***** Material for this task
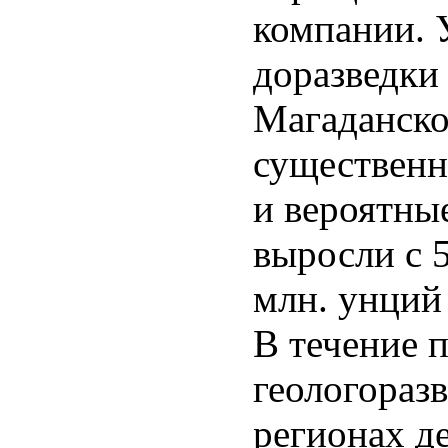
компании. 
доразведки
Магаданско
существенн
и вероятны
выросли с 5
млн. унций 
В течение 
геологораз
регионах д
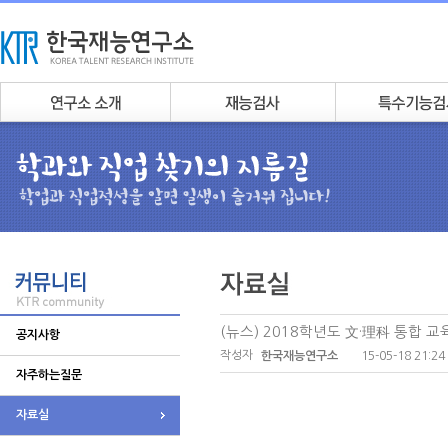
(뉴스) 2018학년도 文·理科 통합 
공지사항
작성자
15-05-18 21:24
한국재능연구소
자주하는질문
자료실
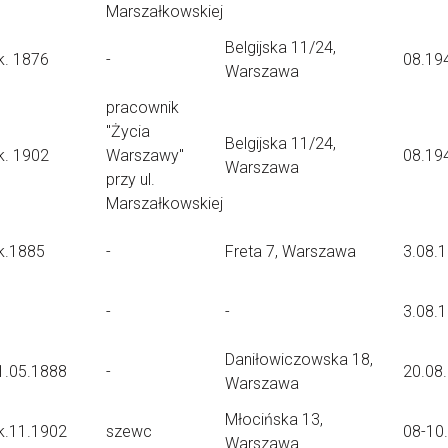
Marszałkowskiej
Belgijska 11/24,
k. 1876
-
08.19
Warszawa
pracownik
"Życia
Belgijska 11/24,
k. 1902
Warszawy"
08.19
Warszawa
przy ul.
Marszałkowskiej
k.1885
-
Freta 7, Warszawa
3.08.
-
-
3.08.
Daniłowiczowska 18,
1.05.1888
-
20.08
Warszawa
Młocińska 13,
k.11.1902
szewc
08-10
Warszawa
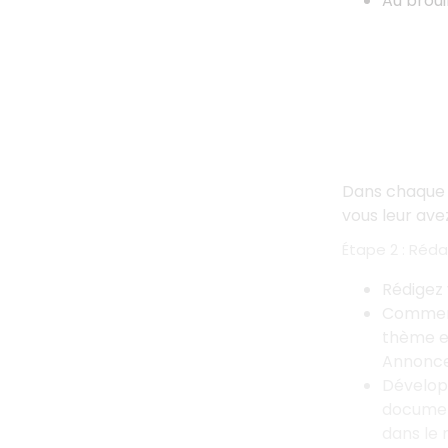
Au broui
Dans chaque
vous leur ave
Étape 2
: Réd
Rédigez
Commenc
thème es
Annonce
Développ
document
dans le 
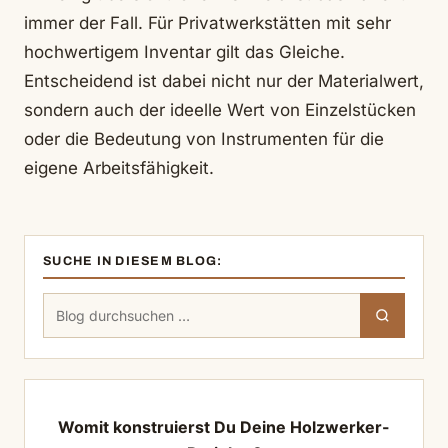
immer der Fall. Für Privatwerkstätten mit sehr
hochwertigem Inventar gilt das Gleiche.
Entscheidend ist dabei nicht nur der Materialwert,
sondern auch der ideelle Wert von Einzelstücken
oder die Bedeutung von Instrumenten für die
eigene Arbeitsfähigkeit.
SUCHE IN DIESEM BLOG:
Suchen
Suchen
nach:
Womit konstruierst Du Deine Holzwerker-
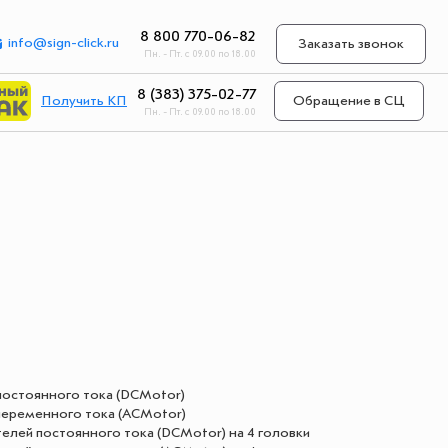
8 800 770-06-82
info@sign-click.ru
Заказать звонок
Пн. - Пт. с 09.00 по 18.00
8 (383) 375-02-77
Получить КП
Обращение в СЦ
Пн. - Пт. с 09.00 по 18.00
 постоянного тока (DCMotor)
 переменного тока (ACMotor)
телей постоянного тока (DCMotor) на 4 головки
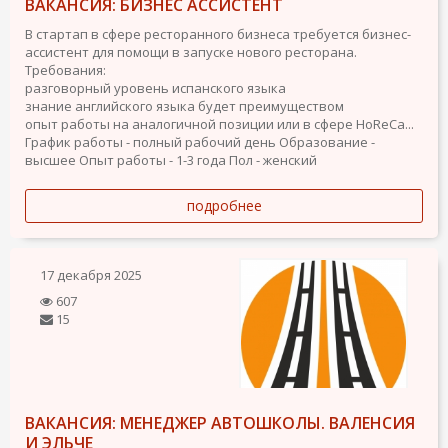
ВАКАНСИЯ: БИЗНЕС АССИСТЕНТ
В стартап в сфере ресторанного бизнеса требуется бизнес-
ассистент для помощи в запуске нового ресторана.
Требования:
разговорный уровень испанского языка
знание английского языка будет преимуществом
опыт работы на аналогичной позиции или в сфере HoReCa...
График работы - полный рабочий день
Образование -
высшее
Опыт работы - 1-3 года
Пол - женский
подробнее
17 декабря 2025
607
15
ВАКАНСИЯ: МЕНЕДЖЕР АВТОШКОЛЫ. ВАЛЕНСИЯ
И ЭЛЬЧЕ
**********
What the task asks
Retype everything in the entries above exactly. The pictures are to be omitted.

Reply
компании. 
доразведки
Магаданско
существенн
и вероятны
выросли с 5
млн. унций 
В течение 
геологораз
регионах д
(뉴스) 2018학년도 文·理科 통합 
공지사항
작성자
15-05-18 21:24
한국재능연구소
자주하는질문
자료실
Marszałkowskiej
Belgijska 11/24,
k. 1876
-
08.19
Warszawa
pracownik
"Życia
Belgijska 11/24,
k. 1902
Warszawy"
08.19
Warszawa
przy ul.
Marszałkowskiej
k.1885
-
Freta 7, Warszawa
3.08.
-
-
3.08.
Daniłowiczowska 18,
1.05.1888
-
20.08
Warszawa
Młocińska 13,
k.11.1902
szewc
08-10
Warszawa
Au broui
Dans chaque
vous leur ave
Étape 2
: Réd
Rédigez
Commenc
thème es
Annonce
Développ
document
dans le 
immer der Fall. Für Privatwerkstätten mit sehr
hochwertigem Inventar gilt das Gleiche.
Entscheidend ist dabei nicht nur der Materialwert,
sondern auch der ideelle Wert von Einzelstücken
oder die Bedeutung von Instrumenten für die
eigene Arbeitsfähigkeit.
SUCHE IN DIESEM BLOG:
Suchen
Suchen
nach:
Womit konstruierst Du Deine Holzwerker-
8 800 770-06-82
info@sign-click.ru
Заказать звонок
Пн. - Пт. с 09.00 по 18.00
8 (383) 375-02-77
Получить КП
Обращение в СЦ
Пн. - Пт. с 09.00 по 18.00
 постоянного тока (DCMotor)
 переменного тока (ACMotor)
телей постоянного тока (DCMotor) на 4 головки
ВАКАНСИЯ: БИЗНЕС АССИСТЕНТ
В стартап в сфере ресторанного бизнеса требуется бизнес-
ассистент для помощи в запуске нового ресторана.
Требования:
разговорный уровень испанского языка
знание английского языка будет преимуществом
опыт работы на аналогичной позиции или в сфере HoReCa...
График работы - полный рабочий день
Образование -
высшее
Опыт работы - 1-3 года
Пол - женский
подробнее
17 декабря 2025
607
15
ВАКАНСИЯ: МЕНЕДЖЕР АВТОШКОЛЫ. ВАЛЕНСИЯ
И ЭЛЬЧЕ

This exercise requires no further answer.